This photograph, taken from Cerro San Luis, shows Bishop Peak, Cerro Romauldo, and in the misty distance, Hollister Peak. The hills on the extreme left margin of the picture are the serpentinite ridge that backs Cuesta College, and the hills of the extreme right right margin are the western portion of West Cuesta Ridge. One of the obvious visual features is the dark chaparral scrub of the peaks, and the brown of the late spring grasses on the flanks of the peaks (grasses are still green as we go to press). The serpentinite is a slightly different shade, while the West Cuesta Ridge’s distant hills also reflect a dark ridge line and brown flanks.

What you are seeing is a display of the underlying geology manifested in the soils that lie above the bedrock. The browning grasslands are floored with ‘melange’ of the Franciscan Formation, a unit composed of sheared shale and bits and pieces of the ancient seafloor that were squished into a subduction zone… kinda like what happens if you try and push a slice of pizza under a door. (hint… try this experiment.. you will need a nearby dog). The soils derived from this mess include a number of clay minerals that are highly expansive, increasing in volume by as much as 40% when wetted, and shrinking and forming deep surface contraction cracks. If you have walked Laguna Lake Park you will have seen the cracks. The cracks allow deep drying of the soil profile in the summer, and will fracture plant roots as they develop. As a result, the melange is covered with annual plants, especially introduced European grasses (California originally didn’t have all the springtime bright green grassland).
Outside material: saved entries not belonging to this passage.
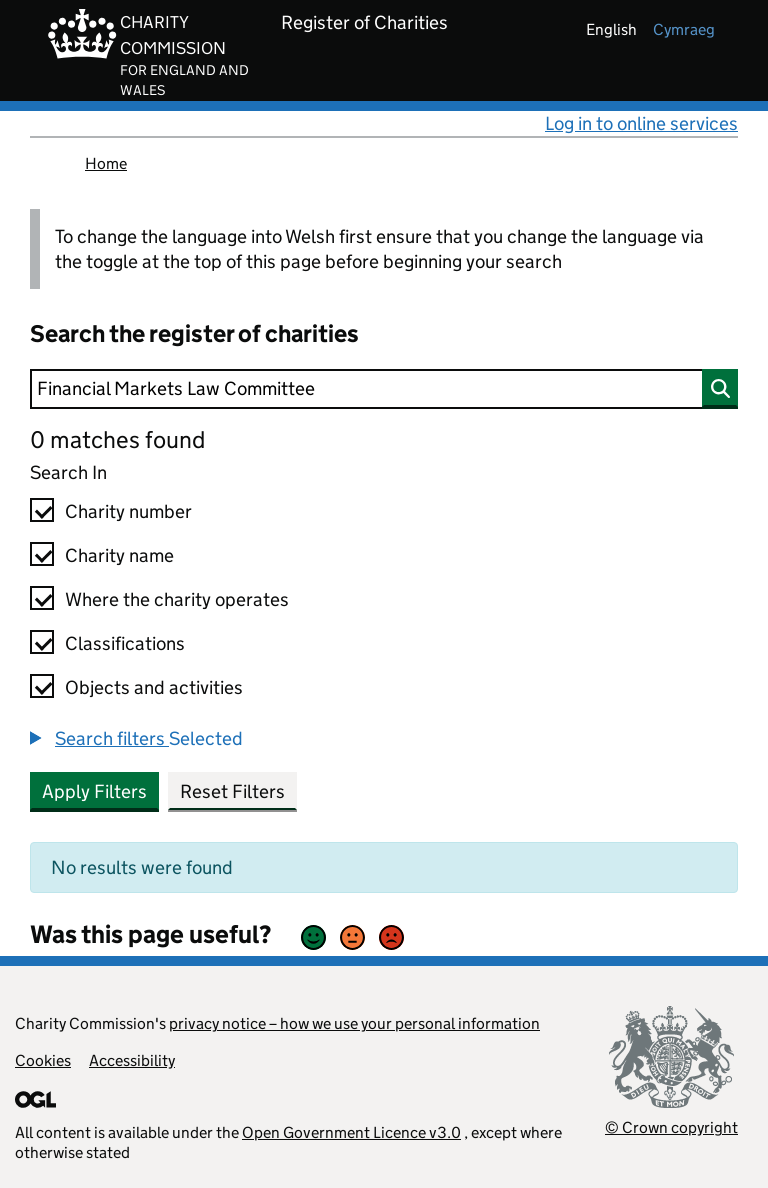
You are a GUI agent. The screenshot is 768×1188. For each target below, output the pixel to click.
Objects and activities (154, 687)
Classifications (125, 643)
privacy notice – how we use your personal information (354, 1023)
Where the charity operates (177, 599)
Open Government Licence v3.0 (351, 1132)
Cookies (43, 1060)
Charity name (119, 555)
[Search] (384, 389)
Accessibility (132, 1060)
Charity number (128, 511)
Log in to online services (641, 123)
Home (106, 163)
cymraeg (684, 29)
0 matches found (117, 439)
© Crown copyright (671, 1127)
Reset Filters (232, 791)
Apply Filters (94, 791)
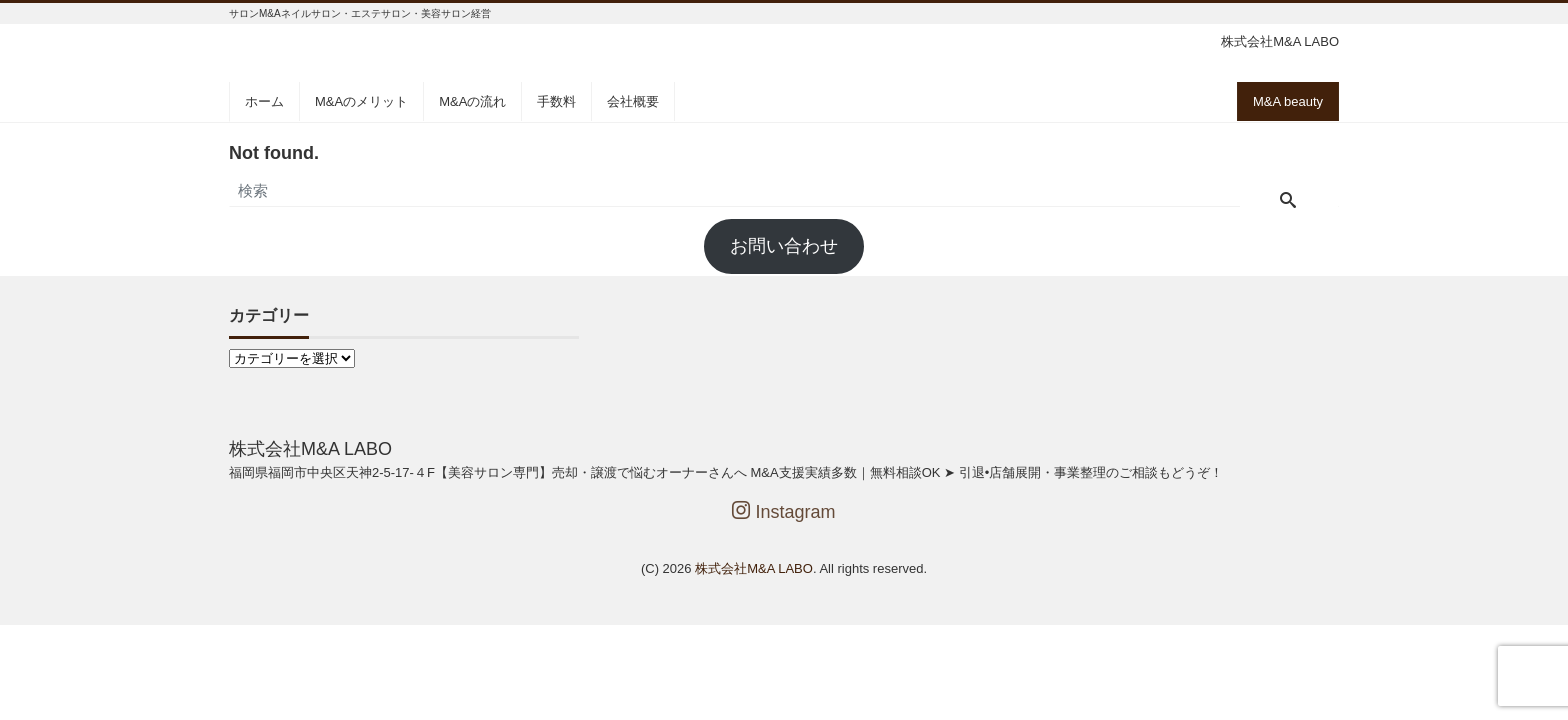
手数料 (556, 101)
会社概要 (633, 101)
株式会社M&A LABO (754, 568)
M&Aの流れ (472, 101)
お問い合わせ (784, 246)
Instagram (783, 511)
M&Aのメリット (361, 101)
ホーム (264, 101)
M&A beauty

The Morros themselves are about 50 million years younger than the melanges, and are the lava plumbing stubs for volcanoes that have long-ago been stripped away by erosion. Formed when an ocean ridge system collided with the edge of North America and the San Andreas fault system was starting, the lava had a composition close to that of granite, and weathers into a thin soil that is not expansive. This enables perennial plants to take hold, and as the bedrock is fractured, allows shrub roots to penetrate fairly deeply into the ground.

poly serpentinite

This photo is a pre-fire Google Earth oblique of the serpentinite ridge behind Cal Poly, showing (1) the nearly bare rock, nutrient-poor serpentinite outcrops on the ridge line, (2) green patches of black sage on volcanic rock of the Franciscan Formation at mid-slope (very large blocks of old volcanic seafloor) that forms thick soil, and (3) melange grasslands at the base of the slope.